Supplied information
━━━━━━━━━━━━━━━━
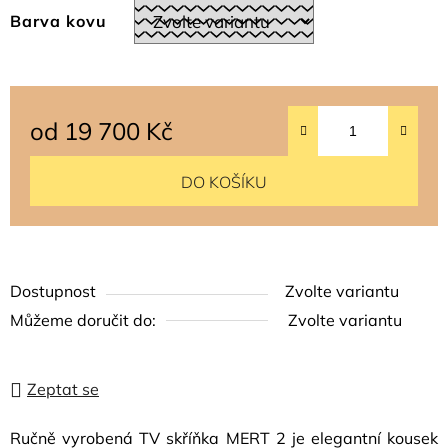
Barva kovu
od
19 700 Kč
Měrná cena:
DO KOŠÍKU
Dostupnost
Zvolte variantu
Můžeme doručit do:
Zvolte variantu
Zeptat se
Ručně vyrobená TV skříňka MERT 2 je elegantní kousek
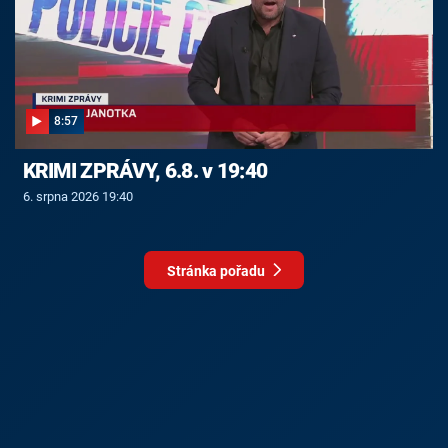
8:57
KRIMI ZPRÁVY, 6.8. v 19:40
6. srpna 2026 19:40
Stránka pořadu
━━━━━━━━━━━━━━━━
Exercise requirements
What is needed is an exact copy of the entries above, with no images in it.

Solved problem
Barva kovu
od
19 700 Kč
Měrná cena:
DO KOŠÍKU
Dostupnost
Zvolte variantu
Můžeme doručit do:
Zvolte variantu
Zeptat se
Ručně vyrobená TV skříňka MERT 2 je elegantní kousek
8:57
KRIMI ZPRÁVY, 6.8. v 19:40
6. srpna 2026 19:40
Stránka pořadu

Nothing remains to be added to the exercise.